Wo sind Goethes Bücher?
Prachtausgabe im Schloss Schönhausen seit Jahren verschwunden



Das kurbrandenburgische Wappenschild hängt über einem Kamin im Wappensaal des Schlosses Schönhausen. (Foto: Caspar)

Nach jahrelangen Verhandlungen hat das Land Berlin, vertreten durch seinen Liegenschaftsfonds, das aus dem 18. Jahrhundert stammende Schloss Schönhausen im Bezirk Pankow an die Stiftung Preußische Schlösser und Gärten Berlin-Brandenburg übertragen. Bis 2009 soll die prächtige Residenz der Königin Elisabeth Christine, der Gemahlin Friedrichs II. von Preußen, saniert und restauriert werden. Zur Zeit wird von Experten der Schlösserstiftung der Zustand dieses Glanzlichts preußischer Baukunst geprüft. Eine Strategie für die 8,6 Millionen Euro teure Sanierung und Restaurierung muss ausgearbeitet werden, und dazu gehört auch die Frage, wie es gelingt, den mit einem giftigen Holzschutzmittel kontaminierten Dachstuhl so abzuschotten, dass Besucher keinen Schaden nehmen. Die Maßnahme wurde durchgeführt, als das Schloss Residenz des DDR-Präsidenten Wilhelm Pieck beziehungsweise Regierungsgästehaus war.
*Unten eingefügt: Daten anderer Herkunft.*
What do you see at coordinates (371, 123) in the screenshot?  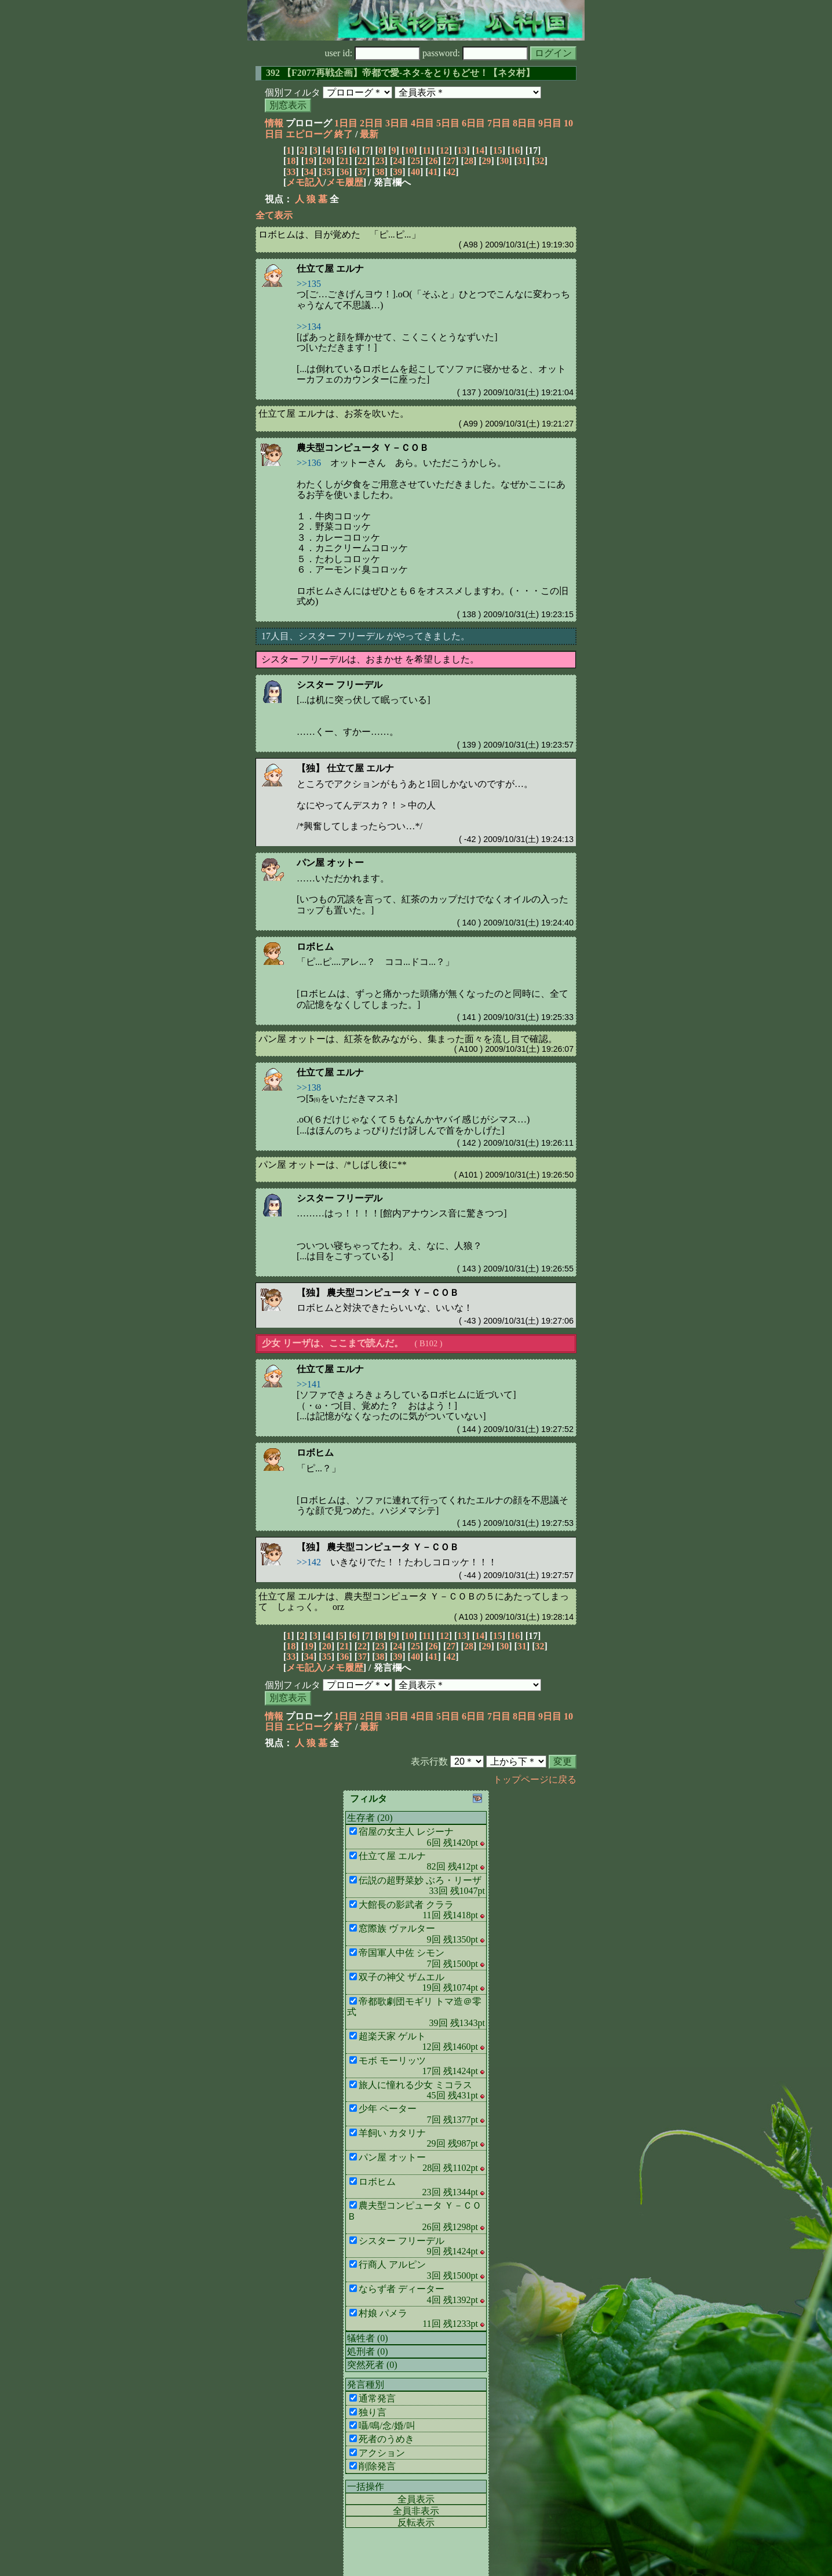 I see `2日目` at bounding box center [371, 123]. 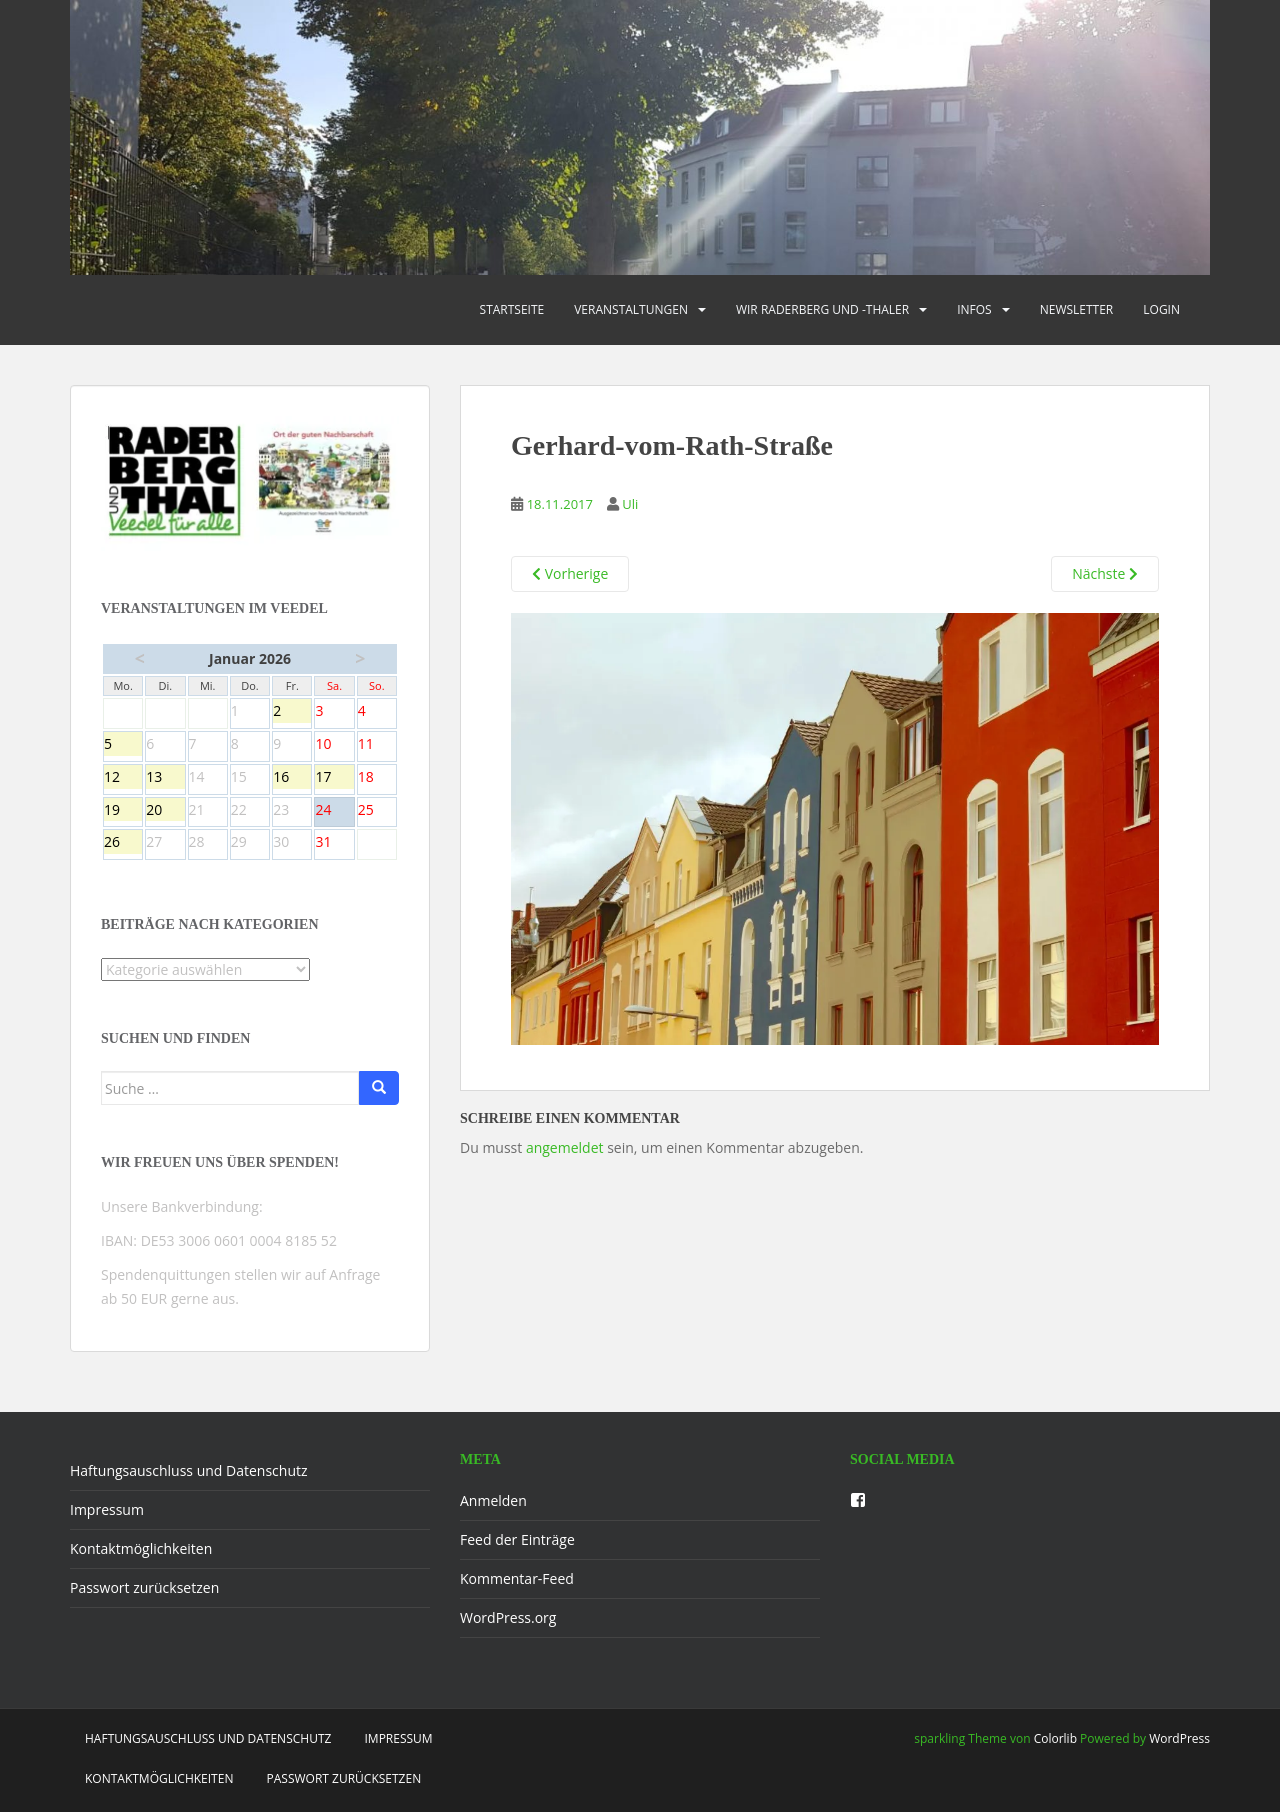 The image size is (1280, 1812). I want to click on Vorherige, so click(570, 573).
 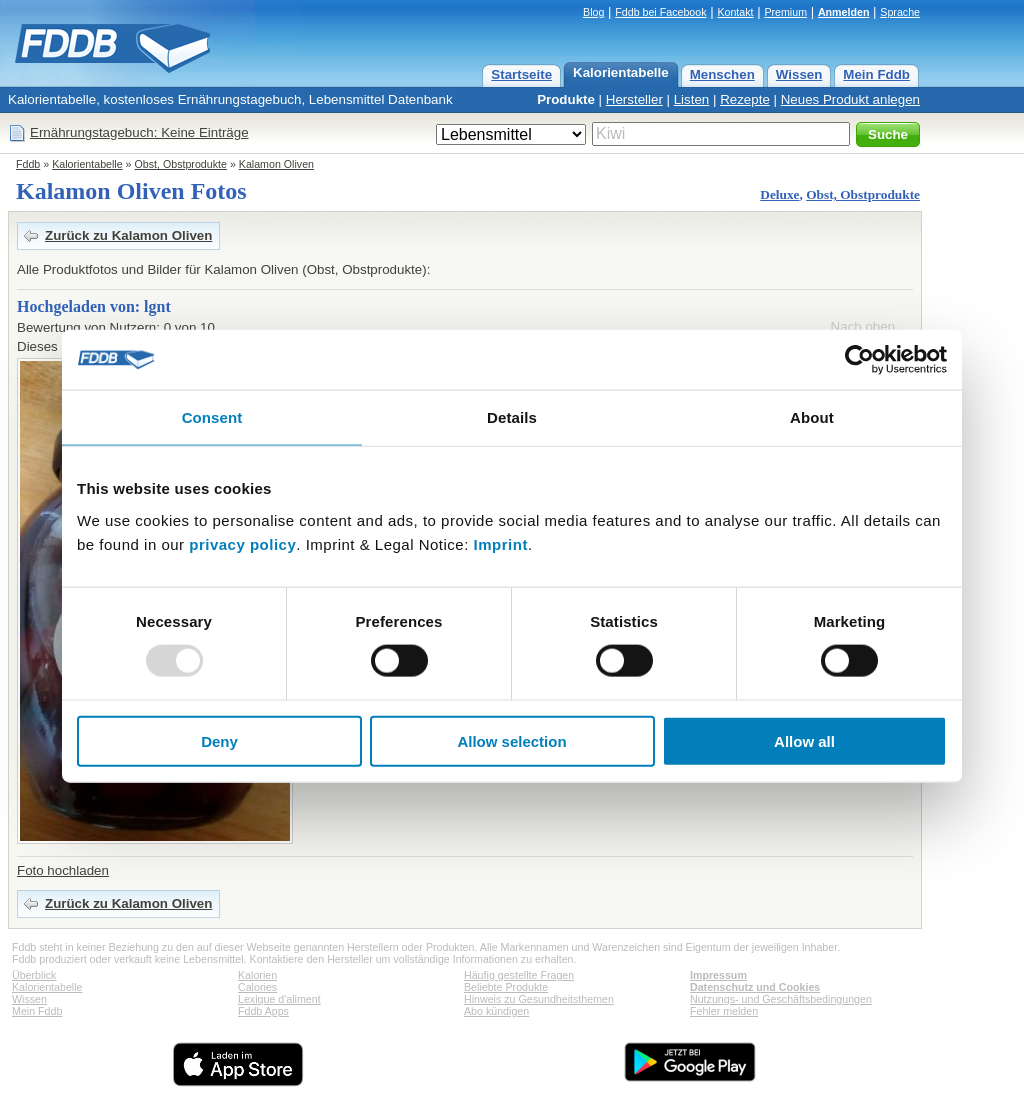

Zur jetzt begonnenen Sichtung gehört die Inventarisation der Möbel, Porzellane, Kron- und Wandleuchter und anderer Ausstattungsstücke. Dabei kann ein Posten abgehakt werden - die wertvolle Gesamtausgabe von Goethes Werken. Sie war dem DDR-Präsidenten Wilhelm Pieck geschenkt worden und stand, in rotes Leder gebunden, in einem Extraschrank in der Zederngalerie. Als die noch bestens erhaltene Rokoko-Residenz von hohen Staatsgästen bewohnt war, müssen Goethes Werke noch existiert haben. Fotos in einer vom DDR-Ministerrat herausgegebenen Broschüre über das Schloss zeigen den Schrank geschlossen und mit geöffneten Türen. Auf einer steht der schöne Spruch „Es ist nicht genug zu wollen, man muss es auch tun!“

„Als wir das Schloss 1997 übernahmen, wurde auch das Inventar aufgenommen. Dabei stellte sich heraus, dass die Goethe-Ausgabe nicht mehr vorhanden ist. Sie wird in der Nachwendezeit gestohlen worden sein, doch von wem, ist unbekannt“, sagt Peter Tiedt vom Liegenschaftsfonds Berlin. Da die Werkausgabe unbedingt zur Geschichte des Schlosses gehört, müsse sie dorthin auch wieder zurückkehren.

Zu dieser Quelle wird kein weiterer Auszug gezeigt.